Prostate Cancer

Each year, urologists (doctors who specialize in diseases of urinary and sex organs in men, and urinary organs in women) diagnose more than 186,000 American men with prostate cancer. Only skin cancer is more common among men in the United States.

Prostate cancer forms in tissues of the prostate, a gland in the male reproductive system found below the bladder and in front of the rectum.

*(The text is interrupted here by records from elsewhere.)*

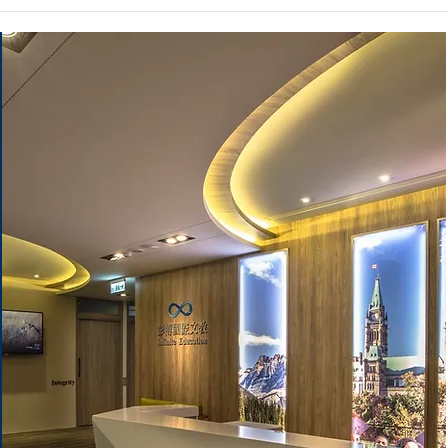
【2025年加拿大高中2+1課程
【2
大學榜單】
大學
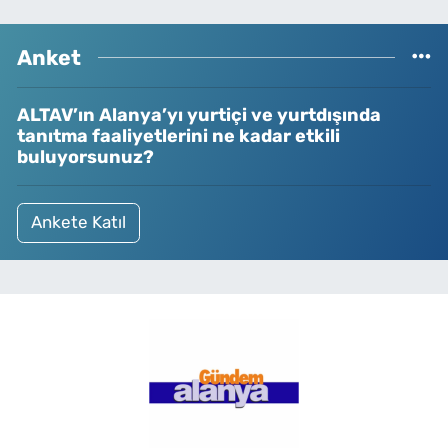
Anket
ALTAV’ın Alanya’yı yurtiçi ve yurtdışında
tanıtma faaliyetlerini ne kadar etkili
buluyorsunuz?
Ankete Katıl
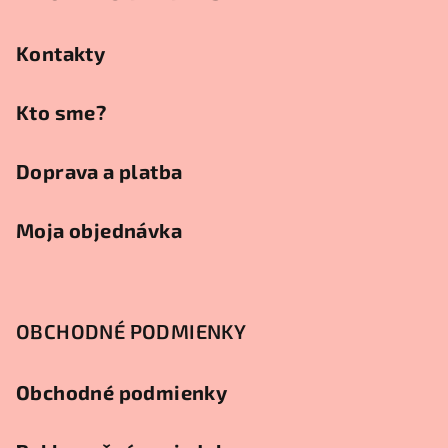
ä
t
Kontakty
i
e
Kto sme?
Doprava a platba
Moja objednávka
OBCHODNÉ PODMIENKY
Obchodné podmienky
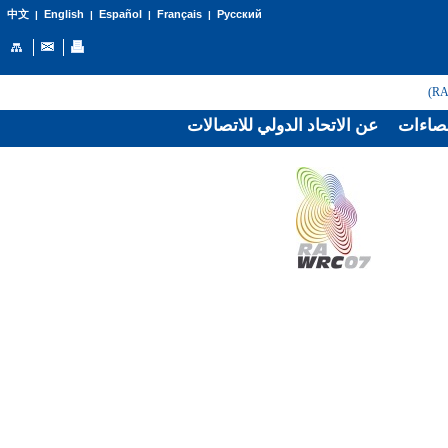
English
Español
Français
Русский
中文
|
|
|
|
صاءات
عن الاتحاد الدولي للاتصالات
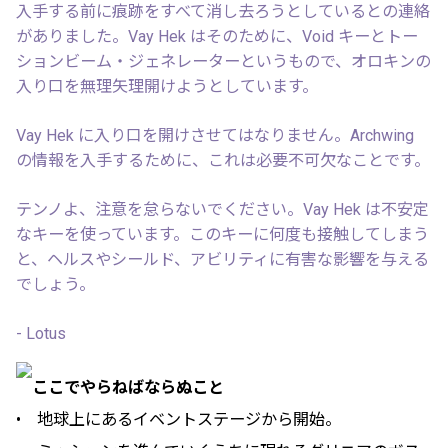
入手する前に痕跡をすべて消し去ろうとしているとの連絡
がありました。Vay Hek はそのために、Void キーとトー
ションビーム・ジェネレーターというもので、オロキンの
入り口を無理矢理開けようとしています。
Vay Hek に入り口を開けさせてはなりません。Archwing
の情報を入手するために、これは必要不可欠なことです。
テンノよ、注意を怠らないでください。Vay Hek は不安定
なキーを使っています。このキーに何度も接触してしまう
と、ヘルスやシールド、アビリティに有害な影響を与える
でしょう。
- Lotus
ここでやらねばならぬこと
• 地球上にあるイベントステージから開始。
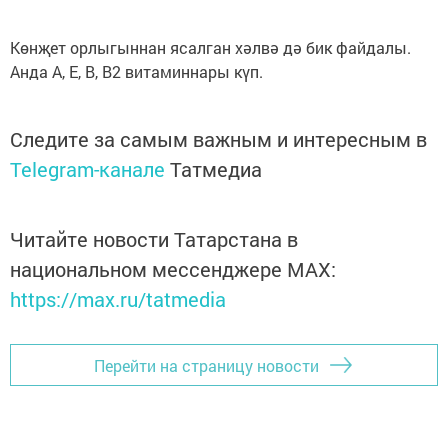
Көнҗет орлыгыннан ясалган хәлвә дә бик файдалы.
Анда А, Е, В, В2 витаминнары күп.
Следите за самым важным и интересным в
Telegram-канале
Татмедиа
Читайте новости Татарстана в
национальном мессенджере MАХ:
https://max.ru/tatmedia
Перейти на страницу новости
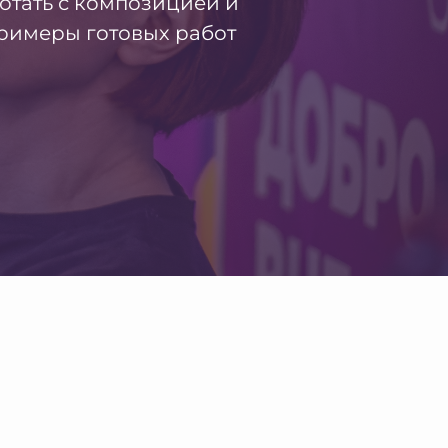
отать с композицией и
примеры готовых работ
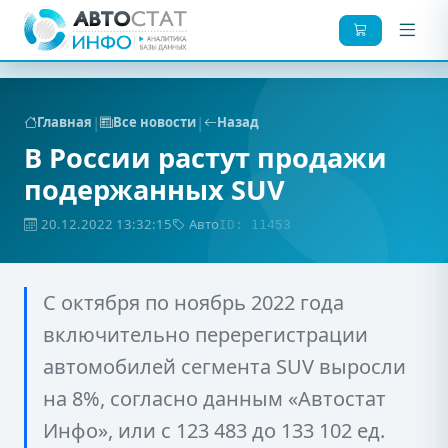
|
|
Главная
Все новости
Назад
В России растут продажи
подержанных SUV
20.12.2022 13:32:15
Авто
ID: 11453
С октября по ноябрь 2022 года
включительно перерегистрации
автомобилей сегмента SUV выросли
на 8%, согласно данным «Автостат
Инфо», или с 123 483 до 133 102 ед.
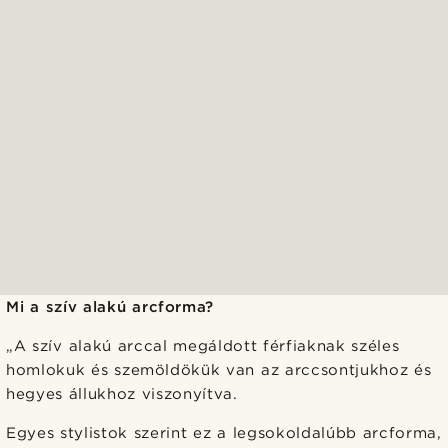
Mi a szív alakú arcforma?
„A szív alakú arccal megáldott férfiaknak széles
homlokuk és szemöldökük van az arccsontjukhoz és
hegyes állukhoz viszonyítva.
Egyes stylistok szerint ez a legsokoldalúbb arcforma,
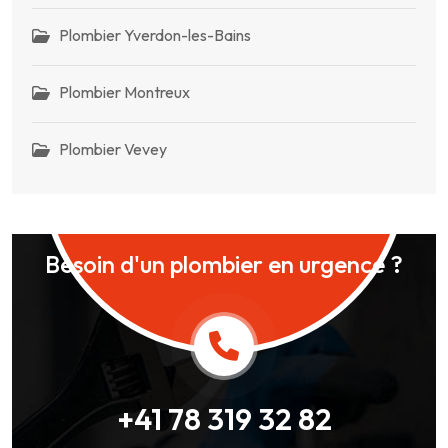
Plombier Yverdon-les-Bains
Plombier Montreux
Plombier Vevey
Besoin d'un plombier en urgence ?
+41 78 319 32 82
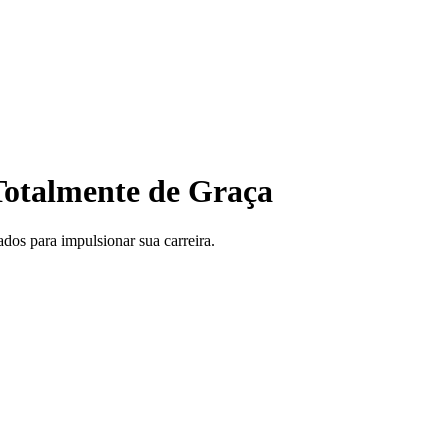
otalmente de Graça
ados para impulsionar sua carreira.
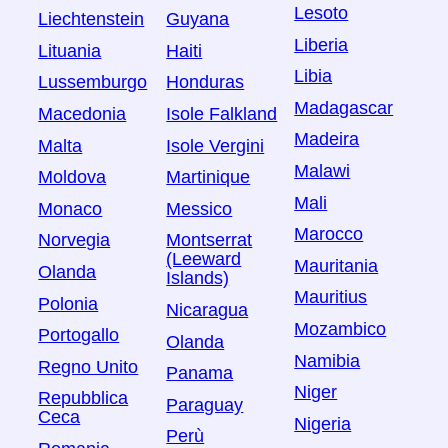
Lesoto
Liechtenstein
Guyana
Liberia
Lituania
Haiti
Libia
Lussemburgo
Honduras
Madagascar
Macedonia
Isole Falkland
Madeira
Malta
Isole Vergini
Malawi
Moldova
Martinique
Mali
Monaco
Messico
Marocco
Norvegia
Montserrat
(Leeward
Mauritania
Olanda
Islands)
Mauritius
Polonia
Nicaragua
Mozambico
Portogallo
Olanda
Namibia
Regno Unito
Panama
Niger
Repubblica
Paraguay
Ceca
Nigeria
Perù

Risk Factors for Prostate Cancer

It appears that the most significant risk factor is age. More than 70% of men diagnosed with this disease are over the age of 65. African American men have a substantially higher risk of prostate cancer than white or Hispanic men. There is evidence that dietary and genetic factors also play a role. The risk of prostate cancer rises with the number of close relatives who have the disease.

Prostate Cancer Symptoms

Prostate cancer may cause pain and difficulty in urinating, problems during sexual intercourse, erectile dysfunction and frequent pain in the lower back, hips, or upper thighs. However, these symptoms are present only in advanced stages of the disease because, in most cases, it progresses slowly. In advanced stages it can spread (metastasize) to other parts of the body, especially the bones and lymph nodes.

Prostate Cancer Diagnosis

Prostate cancer is most often discovered in the absence of any symptoms by prostate specific antigen (PSA) screening and, less commonly, by physical examination which involves a digital rectal exam (DRE), where a doctor feels the prostate through the rectum to find hard or lumpy areas.

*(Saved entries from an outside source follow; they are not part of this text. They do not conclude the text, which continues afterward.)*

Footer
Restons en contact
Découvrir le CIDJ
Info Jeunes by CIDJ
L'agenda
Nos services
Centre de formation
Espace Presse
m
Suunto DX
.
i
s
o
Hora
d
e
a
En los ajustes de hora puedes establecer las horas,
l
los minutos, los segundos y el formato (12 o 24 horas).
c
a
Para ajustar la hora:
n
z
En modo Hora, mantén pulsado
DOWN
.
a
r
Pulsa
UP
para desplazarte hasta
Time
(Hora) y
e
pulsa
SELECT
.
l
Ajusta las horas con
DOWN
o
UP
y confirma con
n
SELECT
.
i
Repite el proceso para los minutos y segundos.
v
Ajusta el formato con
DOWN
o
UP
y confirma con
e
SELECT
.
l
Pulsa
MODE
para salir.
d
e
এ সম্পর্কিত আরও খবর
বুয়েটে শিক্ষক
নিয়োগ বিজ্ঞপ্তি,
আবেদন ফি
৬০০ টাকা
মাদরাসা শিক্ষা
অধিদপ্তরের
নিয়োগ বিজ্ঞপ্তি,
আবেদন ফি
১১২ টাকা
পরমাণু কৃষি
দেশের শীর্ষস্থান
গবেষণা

Suspected prostate cancer can be confirmed only by a biopsy. Generally done in the doctor’s office with local anesthesia, a urologist removes tissue samples, usually with a needle. A pathologist then checks for cancer cells. Blood tests and imaging tests, such as a bone scan, CT scan or an MRI, can determine if the cancer has spread to other parts of the body.

Prostate Cancer Prognosis

For most men with prostate cancer, the disease grows very slowly. The majority of men with low-grade, early prostate cancer live a long time after their diagnosis. Even without treatment, many will not die of prostate cancer, but rather will live with it until they eventually die of some other, unrelated cause. Nevertheless, more than 28,000 American men died from prostate cancer last year.